A parliamentary inquiry into renewable energy has recommended the Victorian government explore feed-in tariffs options for renewable energy exports and progress its Virtual Power Plant pilot program to enable statewide delivery as part of plans to accelerate the state’s transition to renewables.
The report also urged Victoria to commit to a cut-off date for the sale of new internal combustion engine vehicles, consider a ban on gas connections in new homes and consider reviewing and removing regulations that mandate gas connections in new buildings.
The Legislative Council Environment and Planning Committee tabled its report on renewable energy in Victoria this week. The committee’s final report, which made 32 recommendations, found the state’s electricity demand is likely to double by 2050 as a greater uptake of electric vehicles (EVs) coincides with a decline in household gas usage.

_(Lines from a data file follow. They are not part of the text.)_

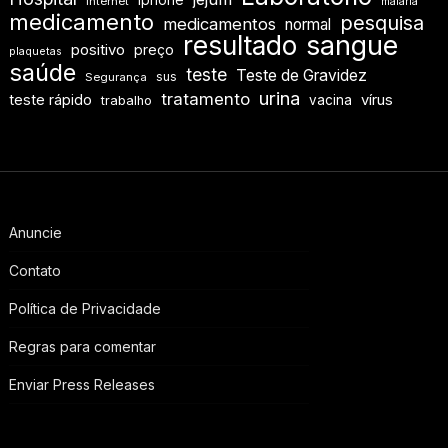
Internet
malária
medicamento
pesquisa
medicamentos
normal
resultado
sangue
positivo
preço
plaquetas
saúde
teste
Teste de Gravidez
sus
Segurança
urina
tratamento
teste rápido
vírus
vacina
trabalho
Anuncie
Contato
Política de Privacidade
Regras para comentar
Enviar Press Releases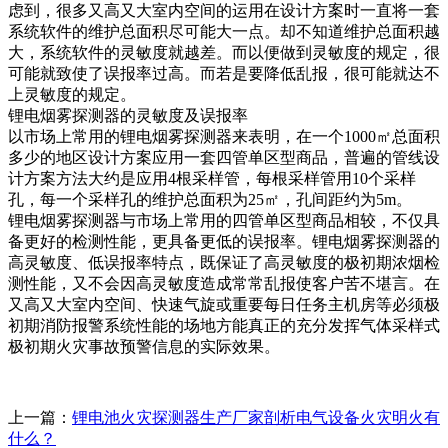
虑到，很多又高又大室内空间的运用在设计方案时一直将一套
系统软件的维护总面积尽可能大一点。却不知道维护总面积越
大，系统软件的灵敏度就越差。而以便做到灵敏度的规定，很
可能就致使了误报率过高。而若是要降低乱报，很可能就达不
上灵敏度的规定。
锂电烟雾探测器的灵敏度及误报率
以市场上常用的锂电烟雾探测器来表明，在一个1000㎡总面积
多少的地区设计方案应用一套四管单区型商品，普遍的管线设
计方案方法大约是应用4根采样管，每根采样管用10个采样
孔，每一个采样孔的维护总面积为25㎡，孔间距约为5m。
锂电烟雾探测器与市场上常用的四管单区型商品相较，不仅具
备更好的检测性能，更具备更低的误报率。锂电烟雾探测器的
高灵敏度、低误报率特点，既保证了高灵敏度的极初期浓烟检
测性能，又不会因高灵敏度造成常常乱报使客户苦不堪言。在
又高又大室内空间、快速气旋或重要每日任务主机房等必须极
初期消防报警系统性能的场地方能真正的充分发挥气体采样式
极初期火灾事故预警信息的实际效果。
上一篇：
锂电池火灾探测器生产厂家剖析电气设备火灾明火有
什么？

Committee chair Sonja Terpstra said while electricity usage is predicted to increase significantly, the state already has sufficient access to the clean energy resources needed to transition the state’s electricity system to 100% renewables.
“The Victorian government has the governance and policy structure in place to meet the increase in the demand for energy to 2050 with renewable energy sources,” she said. “Renewable energy zones, the renewable energy development plan, renewable energy auctions and the creation of VicGrid will help transform the state’s energy system to accommodate the increased production of renewable energy that this state needs.”
The upper house inquiry was tasked with investigating a blueprint for the state to transition to 100% renewable energy by 2050. Victoria currently has a series of renewable energy targets in place, including a 40% uptake by 2025, and a 50% target for 2030.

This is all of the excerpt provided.